WHAT YOU WILL DO: Copy each entry verbatim, excluding its images.

[Dataset items]
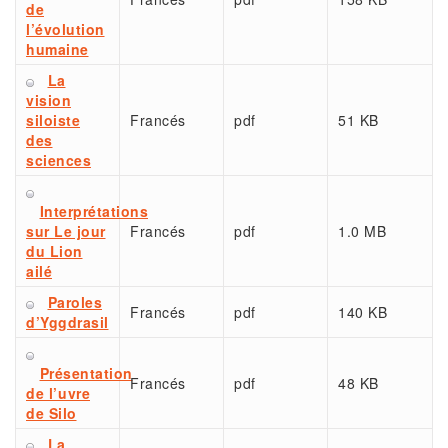
de
l’évolution
humaine
La
vision
siloiste
Francés
pdf
51 KB
des
sciences
Interprétations
sur Le jour
Francés
pdf
1.0 MB
du Lion
ailé
Paroles
Francés
pdf
140 KB
d’Yggdrasil
Présentation
Francés
pdf
48 KB
de l’uvre
de Silo
La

RESPONSE TO THE EXERCISE:
de
l’évolution
humaine
La
vision
siloiste
Francés
pdf
51 KB
des
sciences
Interprétations
sur Le jour
Francés
pdf
1.0 MB
du Lion
ailé
Paroles
Francés
pdf
140 KB
d’Yggdrasil
Présentation
Francés
pdf
48 KB
de l’uvre
de Silo
La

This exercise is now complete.